The United States Department of Agriculture’s Food Safety and Inspection Service (FSIS) says turkeys can be thawed in the refrigerator, in the microwave and by using cold water.
“Allow approximately 24 hours for each 4 to 5 pounds in a refrigerator set at 40 °F or below,” it recommends. You also shouldn’t cook the bird unless it’s 100 percent defrosted.
Ideally, the turkey’s packaging should be immediately discarded once it’s removed, according to Krishnan.
Jose stressed the importance of not rinsing or washing the turkey. By washing the bird in the sink, she explained you’re “likely contaminating everything around you.”
You also want to make sure your turkey is not undercooked. Krishnan recommended using a tip-sensitive digital thermometer and testing in 8 to 10 spots “where it’s a thick meat part” and not near bones, as they can cause a false high temperature reading.

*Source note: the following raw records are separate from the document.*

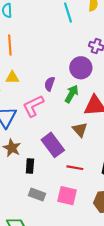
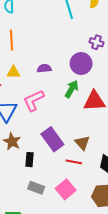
purple semicircle: (50, 84) -> (44, 68), moved, turned 64
brown triangle: (80, 130) -> (82, 143), moved
pink square: (67, 196) -> (66, 189), turned 36

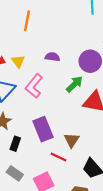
yellow triangle: (13, 72) -> (18, 61), moved, turned 40
pink L-shape: (34, 100) -> (34, 86), turned -40

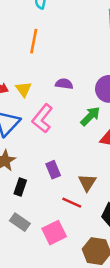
purple rectangle: (43, 129) -> (53, 170), size x0.6

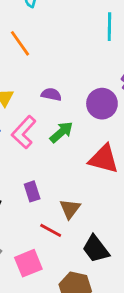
orange line: (34, 41) -> (20, 43), turned -50
green arrow: (90, 116) -> (61, 132), moved

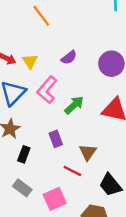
purple semicircle: (51, 94) -> (69, 57), turned 133
green arrow: (61, 132) -> (74, 105), moved

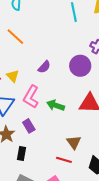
green arrow: (74, 105) -> (56, 105), turned -108
purple rectangle: (56, 139) -> (29, 126), moved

The FSIS says the bird’s temperature should reach at least 165 degrees Fahrenheit.
“Check the temperature in the innermost part of the thigh and wing and the thickest part of the breast,” it recommends.
Jose had a slightly different suggestion, saying that the bird’s temperature should be 160 degrees Fahrenheit around the thigh.
Both Jose and Krishnan stressed to Fox News the importance of cleaning surfaces and any items that have been in contact with raw poultry.
You should wash your hands after handling the turkey and before touching anything else in the kitchen, according to Krishnan.
I have a turducken this year – what should I do?
Making a turducken? Birds should be kept “in the refrigerator no longer than two days before assembling and cooking,” FoodSafety.gov advises.
“If making a turducken with stuffing, make the stuffing first, but keep the wet and dry ingredients separate until you are ready to assemble,” the site says, before deboning your turkey, duck and chicken and putting the turducken together with stuffing.
“Do not assemble the turducken in advance and put it in the refrigerator to cook later,” FoodSafety.gov advises, explaining that when cooking, “the innermost parts of the poultry and stuffing” should reach 165 degrees Fahrenheit.
What about other foods?
Use pasteurized eggs, not raw ones, when preparing dishes like salad dressing or Hollandaise sauce, Jose warned.
She also recommended stuffing be cooked separately from turkey to prevent it from undercooking, and that people keep raw animal products separate from produce.
Produce bought at a grocery store should be soaked in warm water and apple cider vinegar before it’s rinsed off and placed in the refrigerator, Krishnan said. He explained that if anything is contaminated, keeping produce in the fridge prevents bacteria growth.